The final presentation in the session was Alex Moseley on the educational potential of low budget games. His talk included a tiny taster of alternative reality gameplay and discussion of some disruptive, slightly subversive elements of ARGs you could use independently. His seven step process: identify key concepts or constraints want to get across; situate them in real activities; think of a real problem or challenge; add narrative to deepen the context; create a prototype; test it with colleagues/visitors; refine, retest and release. He also raised some challenges for museums: if players suggest something good in an ARG, it could be incorporated and effect the outcome – but this might be tricky for museums to manage with limited resources.

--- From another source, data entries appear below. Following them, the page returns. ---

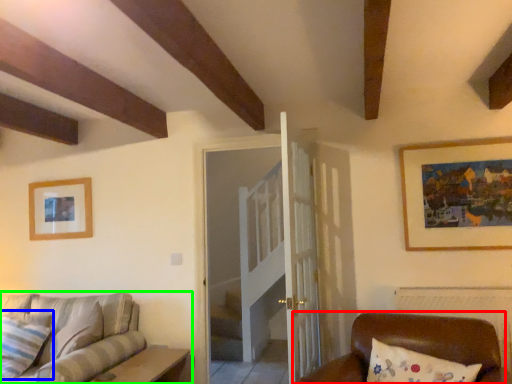 Question: Which is nearer to the furniture (highlighted by a red box)? pillow (highlighted by a blue box) or studio couch (highlighted by a green box).

Choices:
 (A) pillow
 (B) studio couch

Answer: (B) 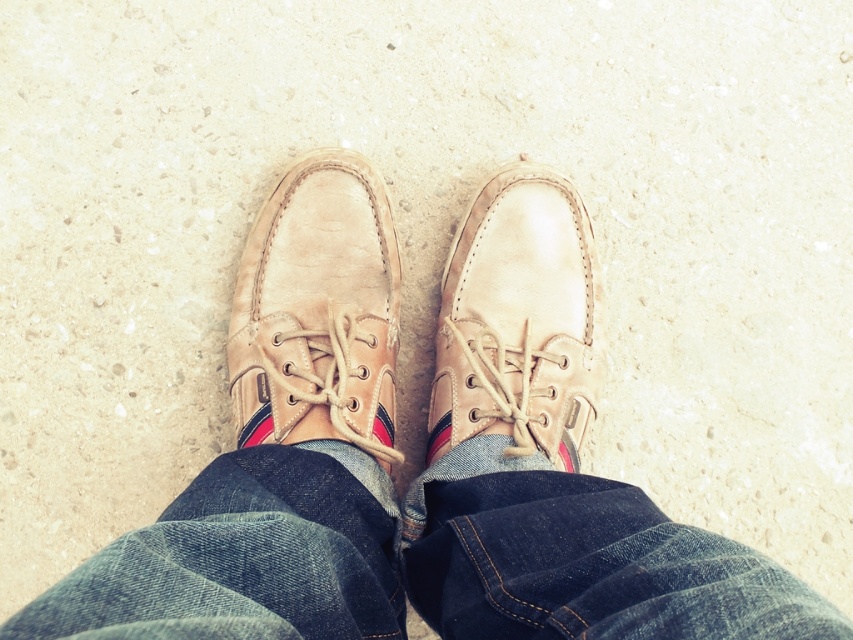 Question: Does leather shoe at center appear over tan leather shoe at center?

Choices:
 (A) no
 (B) yes

Answer: (B)

Question: Is denim at center to the right of leather shoe at center from the viewer's perspective?

Choices:
 (A) yes
 (B) no

Answer: (A)

Question: Which object is positioned farthest from the leather shoe at center?

Choices:
 (A) tan leather shoe at center
 (B) denim at center

Answer: (B)

Question: Considering the real-world distances, which object is farthest from the tan leather shoe at center?

Choices:
 (A) denim at center
 (B) leather shoe at center

Answer: (A)

Question: Is denim at center below tan leather shoe at center?

Choices:
 (A) no
 (B) yes

Answer: (B)

Question: Among these objects, which one is farthest from the camera?

Choices:
 (A) tan leather shoe at center
 (B) leather shoe at center
 (C) denim at center

Answer: (B) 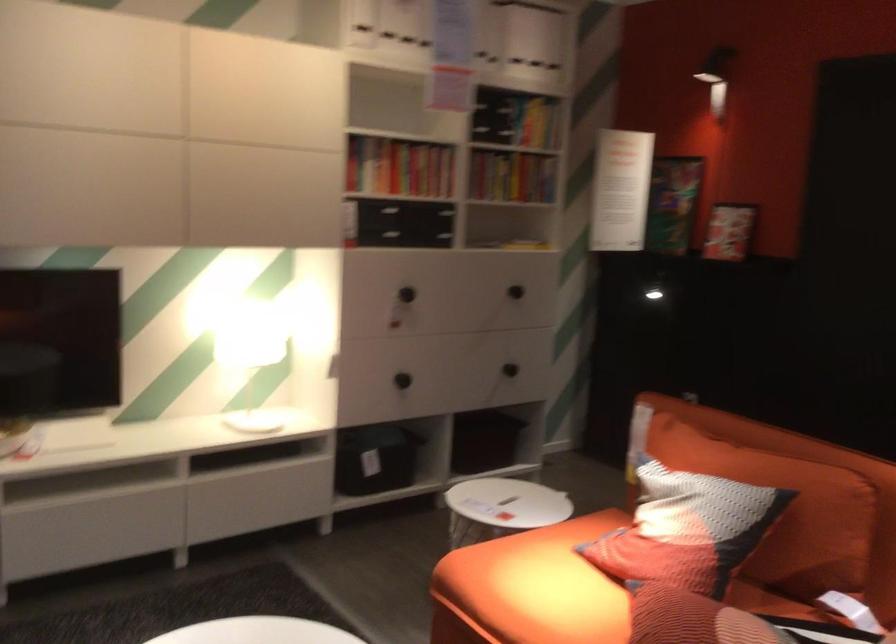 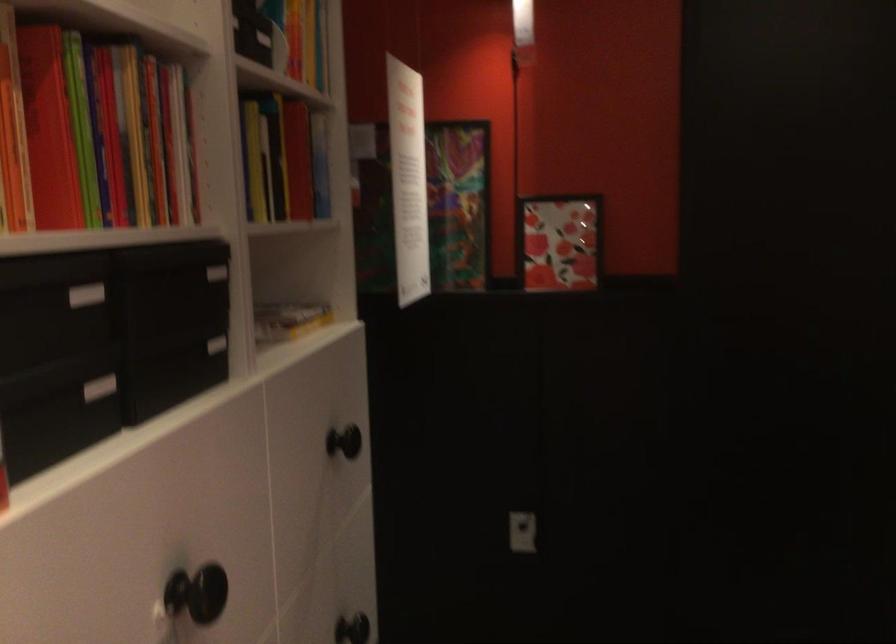 In the second image, find the point that corresponds to pixel 400 218 in the first image.

(99, 388) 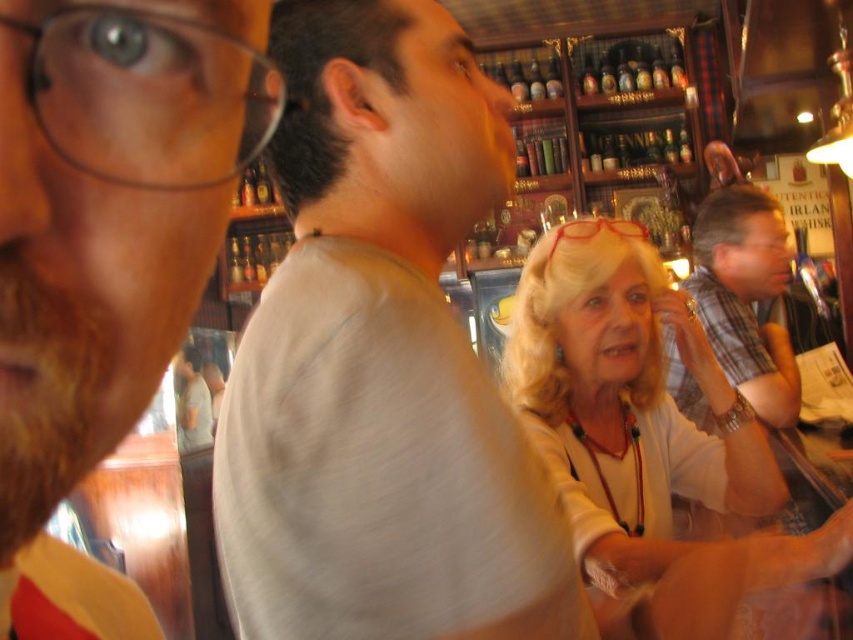 Question: Is gray cotton shirt at center to the right of light beige blouse at center from the viewer's perspective?

Choices:
 (A) yes
 (B) no

Answer: (B)

Question: Among these objects, which one is farthest from the camera?

Choices:
 (A) plaid shirt at right
 (B) gray cotton shirt at center

Answer: (A)

Question: Does white matte shirt at center lie behind plaid shirt at right?

Choices:
 (A) no
 (B) yes

Answer: (A)

Question: Which object is farther from the camera taking this photo?

Choices:
 (A) white matte shirt at center
 (B) plaid shirt at right
 (C) gray cotton shirt at center
 (D) light beige blouse at center

Answer: (B)

Question: Based on their relative distances, which object is farther from the plaid shirt at right?

Choices:
 (A) gray cotton shirt at center
 (B) light beige blouse at center
 (C) white matte shirt at center

Answer: (C)

Question: Is gray cotton shirt at center closer to camera compared to plaid shirt at right?

Choices:
 (A) no
 (B) yes

Answer: (B) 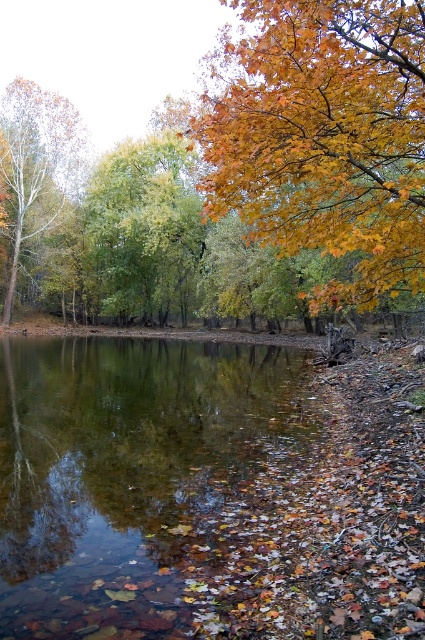 Question: Considering the relative positions of golden leafy tree at upper right and green leafy tree at center in the image provided, where is golden leafy tree at upper right located with respect to green leafy tree at center?

Choices:
 (A) right
 (B) left

Answer: (A)

Question: Is green leafy tree at center wider than smooth white bark tree at left?

Choices:
 (A) no
 (B) yes

Answer: (B)

Question: Estimate the real-world distances between objects in this image. Which object is closer to the clear water at center?

Choices:
 (A) golden leafy tree at upper right
 (B) smooth white bark tree at left

Answer: (A)

Question: Which point is farther to the camera?

Choices:
 (A) smooth white bark tree at left
 (B) golden leafy tree at upper right
 (C) green leafy tree at center

Answer: (A)

Question: Which of these objects is positioned closest to the clear water at center?

Choices:
 (A) green leafy tree at center
 (B) smooth white bark tree at left
 (C) golden leafy tree at upper right

Answer: (C)

Question: From the image, what is the correct spatial relationship of clear water at center in relation to golden leafy tree at upper right?

Choices:
 (A) right
 (B) left

Answer: (B) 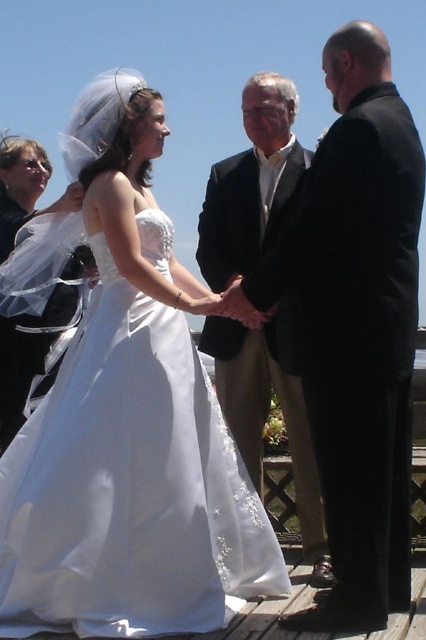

One interesting test that emerged from the panel discussion was whether something was 'Belfast good'. As Oonagh said, 'Is this good or is it 'Belfast-good' because if it's Belfast-good, then not good enough'. Asking whether a project is 'museum good' or 'academic good' might be a useful test in the future… The session also lead to 'chocolate covered broccoli' references overtaking 'gamification' as the new buzzword bingo winner.

The lightning talks covered a range of interesting projects from local organisations, in part with the idea of helping start local conversations. Some of the projects we heard about from @takebackbelfast, @stephentshaw, @designzoo and @Lancorz were really inspiring and just plain cool.  It was also refreshing to hear outsider's perspectives on what museums do: one guy said 'people bring their own knowledge, experiences and devices to museums – why do you need big interactive installations?'.
The day finished with a twenty minute play test of Alex Moseley's 'curate-a-fact' game then we headed off to the pub for some well-deserved #drinkingaboutmuseums.

The MCG usually holds its Spring Meeting somewhere outside London, but it's a long time since we've been in Belfast – it might have been a long time coming, but Belfast did themselves proud. I was really encouraged by the excellent work going on in the region and the creativity and energy of the people and projects in the room. Huge thanks to all the participants, chairs, speakers and organisers for putting together a great day!

Thanks to the university, we were able to (mostly) live stream the talks, and had people watching at their desk in Leicester or London and even from a train in New York! We also had a live tweeter @JasonAPurdy on the @cmr_ulster account plus loads of tweeters in the audience to help capture the day. Alex has also posted his thoughts on 'Engaging Visitors Through Play' – well worth a read.